I am gnawing through my iPad.  Those look fantastic, and nothing to be modest about, Kayelle!


----------



## jennyema (Jan 2, 2014)

Yum!

Every time I think of grilling in the winter we get a foot if snow, though!


----------



## Kayelle (Jan 2, 2014)

Thanks so much, Dawg and Jenny. Maybe they would do well on a stove top grill pan? I don't see why not.

For those less experienced cooks reading, it's important to use your instant read thermometer by inserting the probe in the *side* of the chop for an accurate read, and to snip the fat around the chop so that it stays flat on the grill before cooking.


----------



## Andy M. (Jan 2, 2014)

They look good and he recipe sounds delicious.


----------



## Kayelle (Jan 2, 2014)

I wish I could take the credit Andy, but AMT is so right on, in my opinion. 

The honey helps with the browning, and the anchovy paste has the Umami quality with the pepper for the perfect combination, without ever being able to put your finger on that "something" perfect. Remarkable, no thanks to me really.
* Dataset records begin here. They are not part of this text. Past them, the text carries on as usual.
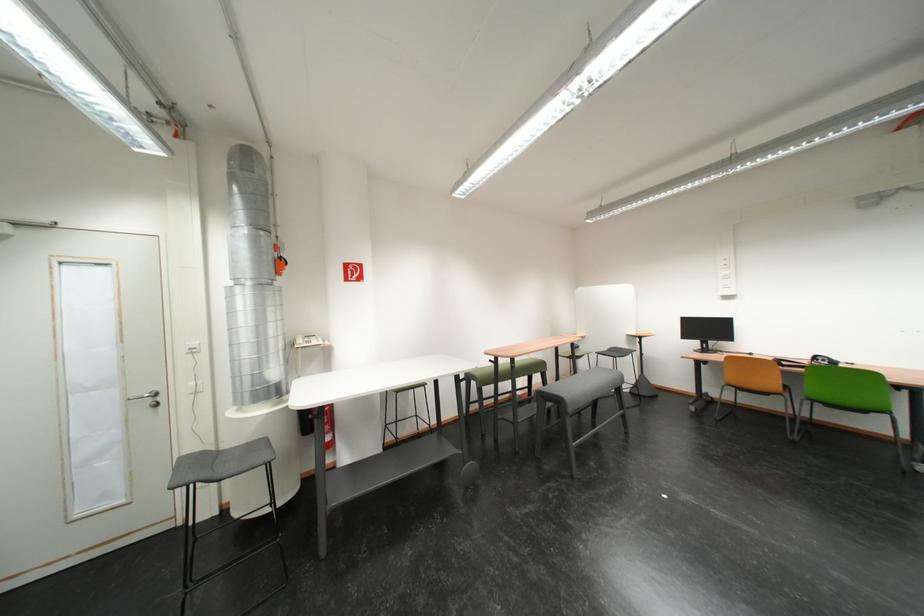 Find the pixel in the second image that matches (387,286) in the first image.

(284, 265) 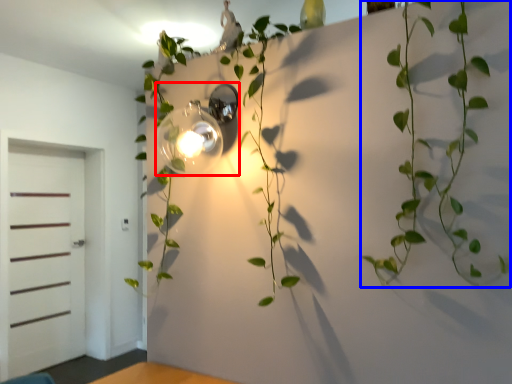 Question: Which object is further to the camera taking this photo, light fixture (highlighted by a red box) or houseplant (highlighted by a blue box)?

Choices:
 (A) light fixture
 (B) houseplant

Answer: (A) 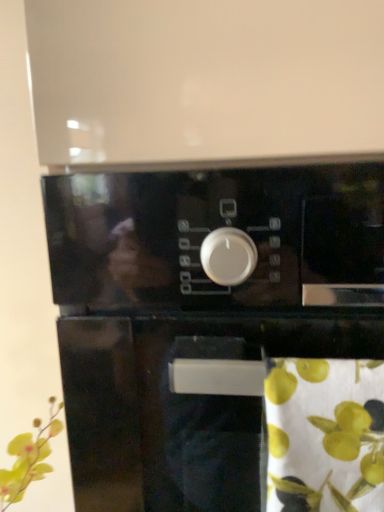 Question: Does green fabric at lower right come in front of black glossy oven at center?

Choices:
 (A) yes
 (B) no

Answer: (A)

Question: Considering the relative sizes of green fabric at lower right and black glossy oven at center in the image provided, is green fabric at lower right bigger than black glossy oven at center?

Choices:
 (A) no
 (B) yes

Answer: (A)

Question: Is green fabric at lower right to the left of black glossy oven at center from the viewer's perspective?

Choices:
 (A) no
 (B) yes

Answer: (A)

Question: Is green fabric at lower right far away from black glossy oven at center?

Choices:
 (A) yes
 (B) no

Answer: (B)

Question: Is green fabric at lower right facing towards black glossy oven at center?

Choices:
 (A) yes
 (B) no

Answer: (A)

Question: From a real-world perspective, is green fabric at lower right on black glossy oven at center?

Choices:
 (A) no
 (B) yes

Answer: (B)

Question: Does black glossy oven at center have a lesser height compared to green fabric at lower right?

Choices:
 (A) yes
 (B) no

Answer: (B)

Question: From the image's perspective, is black glossy oven at center over green fabric at lower right?

Choices:
 (A) no
 (B) yes

Answer: (B)

Question: Is black glossy oven at center closer to camera compared to green fabric at lower right?

Choices:
 (A) yes
 (B) no

Answer: (B)

Question: From the image's perspective, is black glossy oven at center located beneath green fabric at lower right?

Choices:
 (A) yes
 (B) no

Answer: (B)

Question: Would you say black glossy oven at center is outside green fabric at lower right?

Choices:
 (A) no
 (B) yes

Answer: (B)

Question: Considering the relative positions of black glossy oven at center and green fabric at lower right in the image provided, is black glossy oven at center to the right of green fabric at lower right from the viewer's perspective?

Choices:
 (A) no
 (B) yes

Answer: (A)

Question: In the image, is black glossy oven at center positioned in front of or behind green fabric at lower right?

Choices:
 (A) front
 (B) behind

Answer: (B) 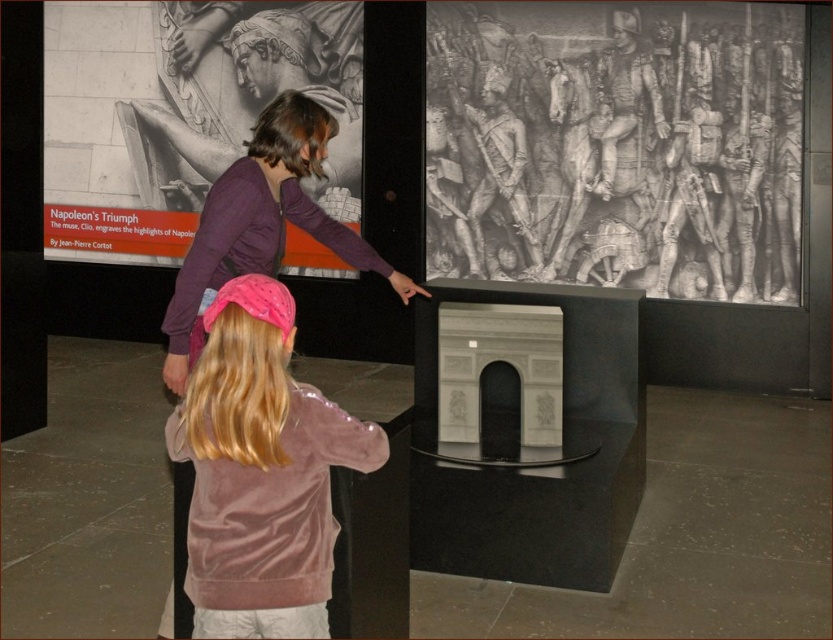 Who is taller, gray stone relief at upper right or matte gray stone arch at upper center?

gray stone relief at upper right

Is gray stone relief at upper right to the left of matte gray stone arch at upper center from the viewer's perspective?

Incorrect, gray stone relief at upper right is not on the left side of matte gray stone arch at upper center.

You are a GUI agent. You are given a task and a screenshot of the screen. Output one action in this format:
    pyautogui.click(x=<x>, y=<y>)
    Task: Click on the gray stone relief at upper right
    
    Given the screenshot: What is the action you would take?
    pyautogui.click(x=617, y=145)

Measure the distance from velvet pink jacket at lower center to matte gray stone arch at upper center.

The distance of velvet pink jacket at lower center from matte gray stone arch at upper center is 16.18 feet.

Between point (278, 305) and point (217, 86), which one is positioned in front?

Positioned in front is point (278, 305).

Does point (212, 397) come in front of point (237, 51)?

Yes, point (212, 397) is closer to viewer.

Where is `velvet pink jacket at lower center`? The height and width of the screenshot is (640, 833). velvet pink jacket at lower center is located at coordinates (260, 472).

In the scene shown: Can you confirm if matte gray stone arch at upper center is smaller than pink velvet headband at upper center?

No.

Can you confirm if matte gray stone arch at upper center is wider than pink velvet headband at upper center?

Yes, matte gray stone arch at upper center is wider than pink velvet headband at upper center.

This screenshot has height=640, width=833. Identify the location of matte gray stone arch at upper center. (248, 90). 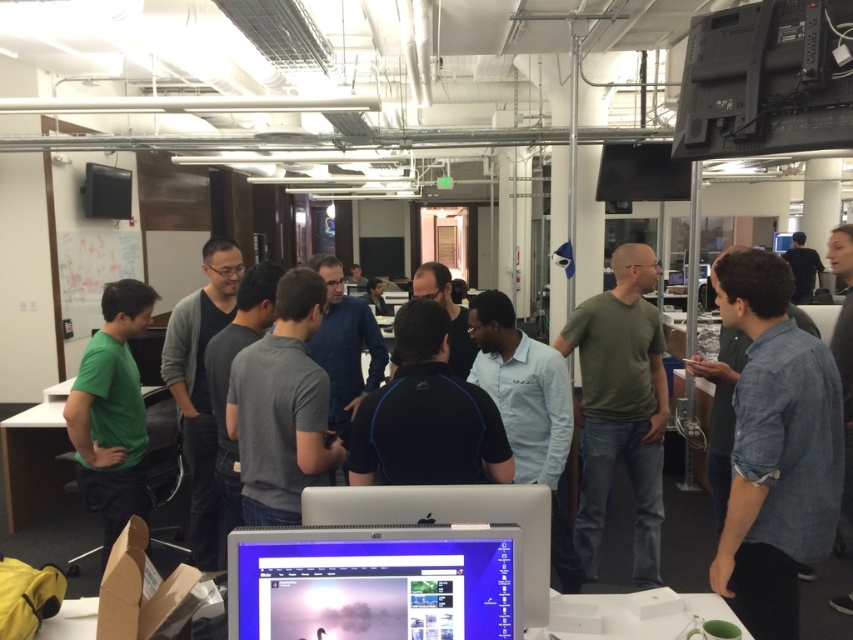 Question: Can you confirm if green matte shirt at center is smaller than black matte shirt at center?

Choices:
 (A) no
 (B) yes

Answer: (A)

Question: Is the position of green matte shirt at left more distant than that of matte black shirt at center?

Choices:
 (A) no
 (B) yes

Answer: (A)

Question: Which point is farther to the camera?

Choices:
 (A) (567, 340)
 (B) (805, 269)
 (C) (451, 545)
 (D) (68, 404)

Answer: (B)

Question: Which of the following is the closest to the observer?

Choices:
 (A) (804, 243)
 (B) (370, 292)
 (C) (631, 406)

Answer: (C)

Question: Considering the relative positions of gray matte shirt at center and matte black shirt at center in the image provided, where is gray matte shirt at center located with respect to matte black shirt at center?

Choices:
 (A) above
 (B) below

Answer: (B)

Question: Estimate the real-world distances between objects in this image. Which object is farther from the green matte shirt at center?

Choices:
 (A) matte black monitor at center
 (B) black matte shirt at center

Answer: (A) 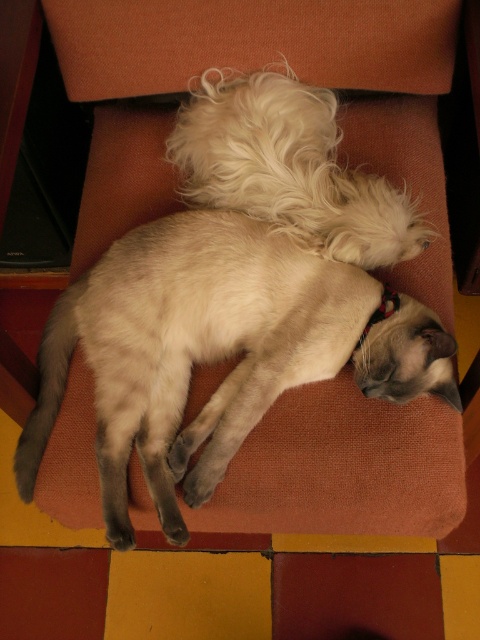 Does silky white cat at center have a lesser width compared to white fluffy dog at upper center?

No.

Is point (130, 256) farther from viewer compared to point (282, 100)?

No, it is in front of (282, 100).

This screenshot has height=640, width=480. In order to click on silky white cat at center in this screenshot , I will do (215, 352). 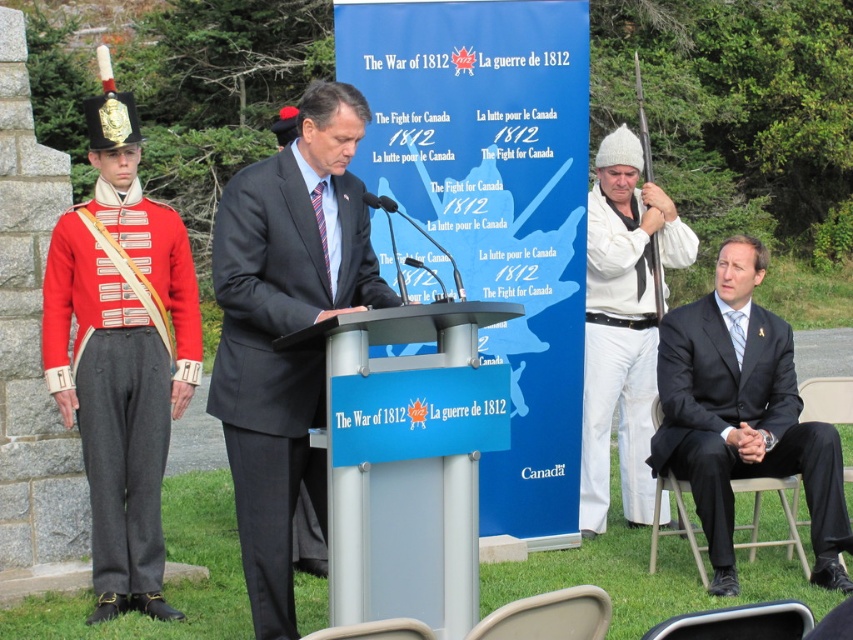 Who is more forward, (158, 232) or (645, 362)?

Point (158, 232) is more forward.

Does point (77, 260) come in front of point (634, 465)?

That is True.

This screenshot has height=640, width=853. Identify the location of red wool uniform at left. (120, 353).

In the scene shown: Between dark gray suit at center and red wool uniform at left, which one appears on the right side from the viewer's perspective?

Positioned to the right is dark gray suit at center.

Which is behind, point (213, 362) or point (148, 449)?

The point (148, 449) is more distant.

Is point (277, 288) positioned before point (59, 316)?

Yes, point (277, 288) is in front of point (59, 316).

In order to click on dark gray suit at center in this screenshot , I will do `click(286, 328)`.

Is dark gray suit at center to the left of black suit at right from the viewer's perspective?

Yes, dark gray suit at center is to the left of black suit at right.

Does dark gray suit at center have a greater height compared to black suit at right?

Yes.

Where is `dark gray suit at center`? The width and height of the screenshot is (853, 640). dark gray suit at center is located at coordinates (286, 328).

Identify the location of dark gray suit at center. The height and width of the screenshot is (640, 853). [286, 328]. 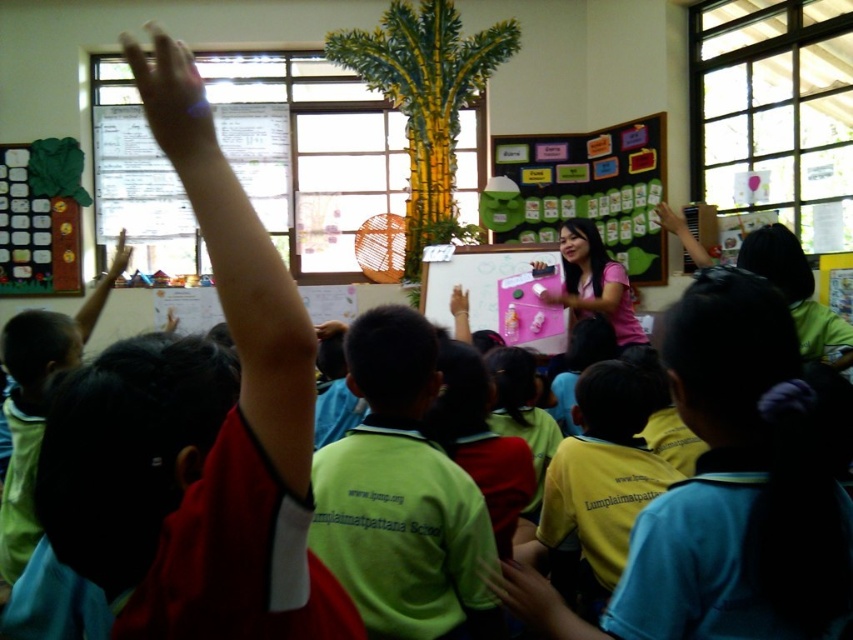 Is point (637, 432) farther from camera compared to point (610, 301)?

No, it is in front of (610, 301).

I want to click on yellow matte shirt at lower center, so coord(601,474).

This screenshot has height=640, width=853. Identify the location of yellow matte shirt at lower center. (601, 474).

Between matte red arm at upper left and smooth skin hand at center, which one has more height?

With more height is matte red arm at upper left.

Is point (148, 77) positioned before point (544, 598)?

Yes, it is.

Identify the location of matte red arm at upper left. This screenshot has height=640, width=853. (236, 260).

Between green felt bulletin board at center and yellow matte shirt at lower center, which one has less height?

yellow matte shirt at lower center

Does green felt bulletin board at center have a larger size compared to yellow matte shirt at lower center?

Correct, green felt bulletin board at center is larger in size than yellow matte shirt at lower center.

Where is `green felt bulletin board at center`? The image size is (853, 640). green felt bulletin board at center is located at coordinates (589, 189). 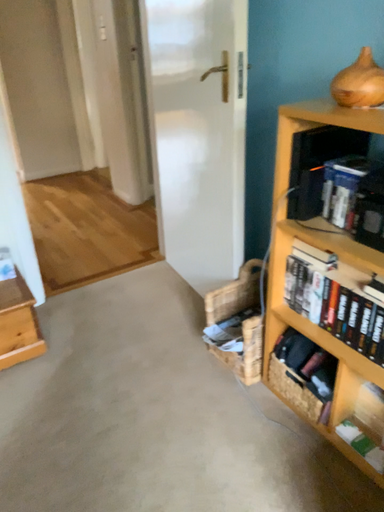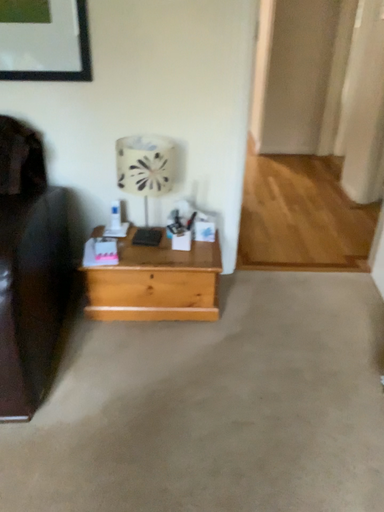 Question: How did the camera likely rotate when shooting the video?

Choices:
 (A) rotated right
 (B) rotated left

Answer: (B) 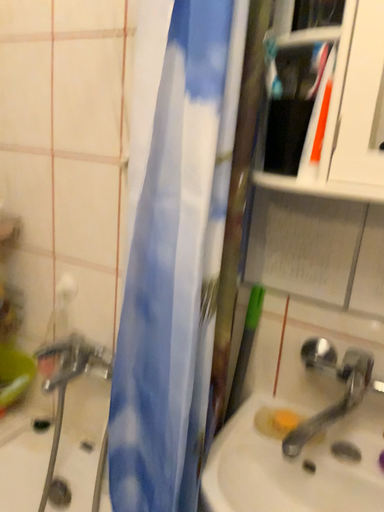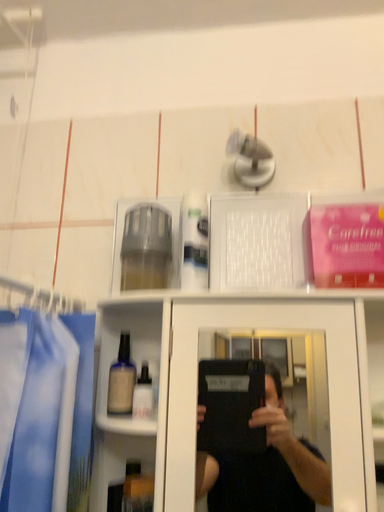 Question: Which way did the camera rotate in the video?

Choices:
 (A) rotated downward
 (B) rotated upward

Answer: (B)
BTW, I follow the proportions of the recipe carefully, for two large chops.


----------



## CatPat (Jan 2, 2014)

Those look so very good! You did very well, Kayelle.

I must ask though, of the anchovy paste? I have never heard of this before and I can't imagine putting this on pork chops but this is a new thing of cooking? I hate anchovies. Is the anchovy flavor very strong or does it add a better taste to them?

I'm sorry, I'm not trying to be critical, but when I just told Mamma, Carl and Laki of the anchovy paste, they were wondering too of this. We think this is interesting and we wonder how it works. We had just never associated anchovies with pork chops, is all.

With love,
~Cat


----------



## Kayelle (Jan 3, 2014)

I understand very well Cat. It sounds very weird doesn't it? It sounds strange to me too, believe me! Because I trust America's Test Kitchen I actually bought a tube of Anchovy Paste for just this reason, although I know that Anchovy Paste is often used and revered in Italian cooking, I've never used it. The taste of anchovies is very subtle, and hardly noticeable with this dish, but I'd imagine it's very necessary for the "Umami quality".

This is very interesting Give Anchovies Another Chance : NPR

and this... http://www.npr.org/templates/story/story.php?storyId=15819485


----------



## GotGarlic (Jan 3, 2014)

Cat, you probably know that traditionally people have thought of food in terms of four flavors: sweet, sour, salty and bitter. In the early 1900s, a Japanese scientist identified a fifth flavor: umami. It means savory and makes your mouth water  Think about the flavor in a long-cooked beef stew or a crispy piece of roasted chicken skin. 

Umami flavor can be heightened by using certain ingredients that contain a large amount of the chemicals that give foods this savory flavor. These ingredients include Parmesan cheese, mushrooms, red wine and anchovies, among others. 

So a small amount of anchovy paste spread on pork chops that will then be grilled will increase the savory, umami flavor but you won't taste the anchovy itself.

This is a pretty new idea in cooking. I've been reading "Cooks Illustrated," a magazine written by the staff of America's Test Kitchen, for over a decade and for the past couple of years, many of their recipes have included techniques like this to enhance flavor.


----------



## Roll_Bones (Jan 4, 2014)

We do pork chops once a week. Hard to grill in this weather though, so I have started to broil mine.  I sometimes fry them.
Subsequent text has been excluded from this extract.